The charity aims for it to be out on the road by April and there are also hopes to expand into Moray next year and also to expand its reach in Badenoch and Strathspey as well as doing more on the Black Isle.

In addition, it is looking at setting up a group this year to support women whose mental health and wellbeing is affected by the menopause.

Turning to the third ‘E’, engagement, he said: “The fact it is a grassroots local charity, locally funded and delivering local services is fundamental to Mikeysline.

“It is a community charity and we are beholden to no one other than the needs of the local community.

“Ultimately, it is about the community in the Highlands.”

He felt that at the outset Mikeysline, whose ambition is to prevent suicide and improve mental health, had provided support which had not existed.

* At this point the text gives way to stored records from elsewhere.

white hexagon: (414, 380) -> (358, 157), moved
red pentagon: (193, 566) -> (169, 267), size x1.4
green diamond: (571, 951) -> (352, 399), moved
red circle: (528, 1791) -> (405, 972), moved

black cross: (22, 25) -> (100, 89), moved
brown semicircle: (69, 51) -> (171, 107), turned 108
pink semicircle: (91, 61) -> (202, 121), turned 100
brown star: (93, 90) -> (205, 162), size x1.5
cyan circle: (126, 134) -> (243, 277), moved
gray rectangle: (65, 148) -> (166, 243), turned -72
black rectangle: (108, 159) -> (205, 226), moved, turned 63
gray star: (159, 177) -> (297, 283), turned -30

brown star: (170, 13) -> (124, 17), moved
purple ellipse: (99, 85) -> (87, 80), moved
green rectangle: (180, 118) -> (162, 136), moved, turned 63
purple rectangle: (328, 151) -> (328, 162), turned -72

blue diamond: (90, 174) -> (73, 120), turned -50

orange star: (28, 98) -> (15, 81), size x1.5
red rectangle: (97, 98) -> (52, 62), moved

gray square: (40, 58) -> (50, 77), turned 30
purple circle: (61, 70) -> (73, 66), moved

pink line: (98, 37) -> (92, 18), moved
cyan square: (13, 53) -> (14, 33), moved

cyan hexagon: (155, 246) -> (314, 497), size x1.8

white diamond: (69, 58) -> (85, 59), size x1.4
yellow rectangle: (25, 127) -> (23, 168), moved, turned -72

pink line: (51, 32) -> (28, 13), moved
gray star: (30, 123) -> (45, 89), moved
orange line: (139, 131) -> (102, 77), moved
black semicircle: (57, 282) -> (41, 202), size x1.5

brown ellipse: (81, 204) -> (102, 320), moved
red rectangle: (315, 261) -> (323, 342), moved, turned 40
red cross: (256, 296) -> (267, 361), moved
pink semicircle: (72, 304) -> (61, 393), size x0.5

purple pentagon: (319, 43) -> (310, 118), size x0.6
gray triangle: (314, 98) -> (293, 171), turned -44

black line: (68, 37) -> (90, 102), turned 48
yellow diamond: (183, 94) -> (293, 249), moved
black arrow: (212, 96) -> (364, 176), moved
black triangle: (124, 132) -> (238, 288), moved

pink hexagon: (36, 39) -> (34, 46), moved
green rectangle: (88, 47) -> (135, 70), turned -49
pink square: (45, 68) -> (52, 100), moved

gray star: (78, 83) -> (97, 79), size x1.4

He said although the issues were discussed a lot more publicly than previously, fundamental problems such loneliness and stress still existed.

Emily Stokes, of Mikeysline, welcomes the new chairman.
Emily Stokes, of Mikeysline, welcomes the new chairman.

As he takes over the helm, Mr Hutcheon pondered on the reasons behind Mikeysline success.

“We have great people and a great organisation,” he said.

“It attracts people who want to make a difference and change the dialogue around mental health.

“Most of them have life experience which they can pass on.

“People in the region recognise this is needed and recognise the people who work in Mikeysline are professional and passionate and local.

“They recognise the challenges people are facing.”